2010A&A...518L.132L

About two dozen exo-solar debris systems have been spatially resolved. These debris discs commonly display a variety of structural features such as clumps, rings, belts, excentric distributions and spiral patterns. In most cases, these features are believed to be formed, shaped and maintained by the dynamical influence of planets orbiting the host stars. In very few cases has the presence of the dynamically important planet(s) been inferred from direct observation. The solar-type star q¹Eri is known to be surrounded by debris, extended on scales of ≲30''. The star is also known to host at least one planet, albeit on an orbit far too small to make it responsible for structures at distances of tens to hundreds of AU. The aim of the present investigation is twofold: to determine the optical and material properties of the debris and to infer the spatial distribution of the dust, which may hint at the presence of additional planets. The Photodetector Array Camera and Spectrometer (PACS) aboard the Herschel Space Observatory allows imaging observations in the far infrared at unprecedented resolution, i.e. at better than 6'' to 12'' over the wavelength range of 60µm to 210µm. Together with the results from ground-based observations, these spatially resolved data can be modelled to determine the nature of the debris and its evolution more reliably than what would be possible from unresolved data alone. For the first time has the q¹Eri disc been resolved at far infrared wavelengths.

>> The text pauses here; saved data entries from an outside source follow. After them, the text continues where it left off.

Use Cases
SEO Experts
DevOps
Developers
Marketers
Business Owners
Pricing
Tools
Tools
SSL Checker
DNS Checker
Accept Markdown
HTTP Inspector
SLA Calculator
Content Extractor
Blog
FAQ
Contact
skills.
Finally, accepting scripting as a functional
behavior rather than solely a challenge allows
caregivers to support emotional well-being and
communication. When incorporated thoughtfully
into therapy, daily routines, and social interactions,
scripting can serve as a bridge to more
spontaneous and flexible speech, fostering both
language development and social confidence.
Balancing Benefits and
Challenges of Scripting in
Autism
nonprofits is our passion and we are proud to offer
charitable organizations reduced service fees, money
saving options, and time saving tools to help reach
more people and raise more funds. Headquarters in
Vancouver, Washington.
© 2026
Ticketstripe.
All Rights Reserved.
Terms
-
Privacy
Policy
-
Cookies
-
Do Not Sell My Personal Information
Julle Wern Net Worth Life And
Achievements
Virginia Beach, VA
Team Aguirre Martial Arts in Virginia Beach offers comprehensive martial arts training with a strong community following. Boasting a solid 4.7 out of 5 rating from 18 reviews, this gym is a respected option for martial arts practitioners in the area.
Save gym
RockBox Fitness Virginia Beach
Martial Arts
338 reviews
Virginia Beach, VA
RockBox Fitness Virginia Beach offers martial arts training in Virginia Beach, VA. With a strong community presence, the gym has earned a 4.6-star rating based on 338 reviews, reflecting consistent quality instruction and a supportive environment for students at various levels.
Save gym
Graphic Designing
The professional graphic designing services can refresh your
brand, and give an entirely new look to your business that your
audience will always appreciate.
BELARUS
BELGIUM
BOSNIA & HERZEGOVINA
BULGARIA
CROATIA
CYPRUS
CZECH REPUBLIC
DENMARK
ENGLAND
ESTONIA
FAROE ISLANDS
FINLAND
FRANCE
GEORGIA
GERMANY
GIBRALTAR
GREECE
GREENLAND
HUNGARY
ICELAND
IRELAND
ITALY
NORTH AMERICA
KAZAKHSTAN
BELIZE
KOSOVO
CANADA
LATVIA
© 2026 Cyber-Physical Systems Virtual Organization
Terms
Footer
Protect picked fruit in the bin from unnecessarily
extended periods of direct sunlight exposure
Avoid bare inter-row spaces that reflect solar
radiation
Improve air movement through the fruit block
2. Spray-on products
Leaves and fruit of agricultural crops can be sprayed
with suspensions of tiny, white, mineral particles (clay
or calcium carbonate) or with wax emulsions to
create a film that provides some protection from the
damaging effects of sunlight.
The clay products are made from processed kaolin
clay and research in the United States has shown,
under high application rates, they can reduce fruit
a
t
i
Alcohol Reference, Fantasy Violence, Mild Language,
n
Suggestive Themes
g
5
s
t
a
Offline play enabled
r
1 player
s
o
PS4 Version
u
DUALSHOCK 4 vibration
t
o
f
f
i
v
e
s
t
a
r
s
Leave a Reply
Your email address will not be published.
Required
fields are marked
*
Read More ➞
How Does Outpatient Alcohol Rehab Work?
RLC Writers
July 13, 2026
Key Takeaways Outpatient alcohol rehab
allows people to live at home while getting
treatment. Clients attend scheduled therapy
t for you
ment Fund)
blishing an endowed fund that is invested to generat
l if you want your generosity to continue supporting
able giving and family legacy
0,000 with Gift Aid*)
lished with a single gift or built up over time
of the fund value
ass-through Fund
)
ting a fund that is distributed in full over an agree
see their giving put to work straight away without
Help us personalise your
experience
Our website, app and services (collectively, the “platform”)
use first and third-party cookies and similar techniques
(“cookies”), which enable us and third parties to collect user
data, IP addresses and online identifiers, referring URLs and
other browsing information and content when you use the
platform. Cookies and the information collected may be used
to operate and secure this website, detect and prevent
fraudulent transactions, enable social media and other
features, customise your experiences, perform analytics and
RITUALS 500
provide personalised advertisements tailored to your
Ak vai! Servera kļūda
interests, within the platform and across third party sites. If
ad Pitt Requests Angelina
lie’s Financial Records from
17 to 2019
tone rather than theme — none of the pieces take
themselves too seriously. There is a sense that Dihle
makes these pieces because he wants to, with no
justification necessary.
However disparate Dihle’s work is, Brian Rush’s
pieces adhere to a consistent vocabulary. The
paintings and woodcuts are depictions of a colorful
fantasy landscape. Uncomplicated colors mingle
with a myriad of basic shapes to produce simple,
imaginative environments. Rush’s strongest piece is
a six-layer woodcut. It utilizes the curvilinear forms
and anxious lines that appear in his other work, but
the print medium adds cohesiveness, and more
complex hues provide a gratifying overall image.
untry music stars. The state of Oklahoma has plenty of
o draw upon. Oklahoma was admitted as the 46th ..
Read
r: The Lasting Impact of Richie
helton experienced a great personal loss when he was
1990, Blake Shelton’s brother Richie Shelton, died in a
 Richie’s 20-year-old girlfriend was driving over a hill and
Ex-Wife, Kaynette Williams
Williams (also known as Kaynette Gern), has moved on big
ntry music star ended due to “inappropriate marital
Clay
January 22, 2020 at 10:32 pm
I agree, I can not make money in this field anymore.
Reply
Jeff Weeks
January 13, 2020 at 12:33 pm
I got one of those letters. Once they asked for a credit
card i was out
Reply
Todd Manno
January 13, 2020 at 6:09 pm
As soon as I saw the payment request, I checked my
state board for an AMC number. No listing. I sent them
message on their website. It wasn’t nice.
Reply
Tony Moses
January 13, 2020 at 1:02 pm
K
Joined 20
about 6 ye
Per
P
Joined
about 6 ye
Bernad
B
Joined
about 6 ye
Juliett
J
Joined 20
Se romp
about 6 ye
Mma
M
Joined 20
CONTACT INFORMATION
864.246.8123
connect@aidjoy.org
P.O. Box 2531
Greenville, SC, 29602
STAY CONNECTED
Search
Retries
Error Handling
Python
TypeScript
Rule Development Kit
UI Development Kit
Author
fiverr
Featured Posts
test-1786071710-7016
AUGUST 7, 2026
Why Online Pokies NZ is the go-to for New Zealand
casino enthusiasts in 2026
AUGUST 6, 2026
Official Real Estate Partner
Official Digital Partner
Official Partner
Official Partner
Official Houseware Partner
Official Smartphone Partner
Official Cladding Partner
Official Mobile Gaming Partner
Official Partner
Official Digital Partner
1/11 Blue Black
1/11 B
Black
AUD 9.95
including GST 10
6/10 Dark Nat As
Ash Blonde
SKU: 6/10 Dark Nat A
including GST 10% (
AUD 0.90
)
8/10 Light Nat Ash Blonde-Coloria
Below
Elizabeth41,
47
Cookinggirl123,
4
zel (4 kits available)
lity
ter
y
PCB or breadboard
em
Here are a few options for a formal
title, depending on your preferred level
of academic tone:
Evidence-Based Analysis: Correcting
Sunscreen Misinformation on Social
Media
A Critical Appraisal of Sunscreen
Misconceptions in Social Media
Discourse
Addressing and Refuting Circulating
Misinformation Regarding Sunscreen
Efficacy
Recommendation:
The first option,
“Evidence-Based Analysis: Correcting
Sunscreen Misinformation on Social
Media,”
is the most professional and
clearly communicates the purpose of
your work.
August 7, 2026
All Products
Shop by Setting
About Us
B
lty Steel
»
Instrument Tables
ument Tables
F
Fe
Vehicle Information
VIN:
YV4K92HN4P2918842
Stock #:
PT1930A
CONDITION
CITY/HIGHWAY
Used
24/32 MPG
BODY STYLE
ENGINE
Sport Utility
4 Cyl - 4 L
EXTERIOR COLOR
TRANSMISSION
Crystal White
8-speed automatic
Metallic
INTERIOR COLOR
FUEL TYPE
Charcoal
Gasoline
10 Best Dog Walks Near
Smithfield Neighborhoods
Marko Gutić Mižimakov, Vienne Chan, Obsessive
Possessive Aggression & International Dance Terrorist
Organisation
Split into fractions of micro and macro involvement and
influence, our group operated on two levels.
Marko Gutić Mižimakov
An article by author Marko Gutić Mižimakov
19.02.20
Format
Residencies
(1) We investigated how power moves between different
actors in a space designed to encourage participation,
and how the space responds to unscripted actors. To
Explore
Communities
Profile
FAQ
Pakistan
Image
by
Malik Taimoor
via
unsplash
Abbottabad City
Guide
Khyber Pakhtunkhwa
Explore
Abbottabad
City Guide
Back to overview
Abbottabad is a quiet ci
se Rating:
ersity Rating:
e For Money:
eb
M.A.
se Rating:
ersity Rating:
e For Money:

The PACS observations at 70µm, 100µm and 160µm reveal an oval image showing a disc-like structure in all bands, the size of which increases with wavelength. Assuming a circular shape yields the inclination of its equatorial plane with respect to that of the sky, i>53°. The results of image de-convolution indicate that i likely is larger than 63°, where 90° corresponds to an edge-on disc. The observed emission is thermal and optically thin. The resolved data are consistent with debris at temperatures below 30K at radii larger than 120AU. From image de-convolution, we find that q¹Eri is surrounded by an about 40AU wide ring at the radial distance of ∼85AU. This is the first real Edgeworth-Kuiper Belt analogue ever observed.